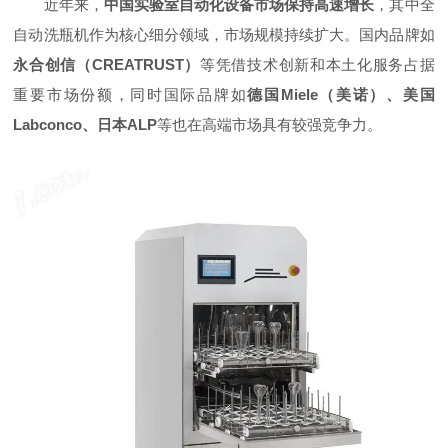
近年来，
中国实验室自动化设备市场保持高速增长
，其中全
自动洗瓶机作为核心细分领域，市场规模持续扩大。国内品牌如
永合创信（CREATRUST）
等凭借技术创新和本土化服务占据
重要市场份额，同时国际品牌如
德国Miele（美诺）、美国
Labconco、日本ALP
等也在高端市场具有较强竞争力。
::::
### TO DO:
Produce an exact transcription of the lines from the one containing "重要市场份额，同时国际品牌如" through the end of the records, both included, and no other lines.

### PROBLEM SOLUTION:
重要市场份额，同时国际品牌如
德国Miele（美诺）、美国
Labconco、日本ALP
等也在高端市场具有较强竞争力。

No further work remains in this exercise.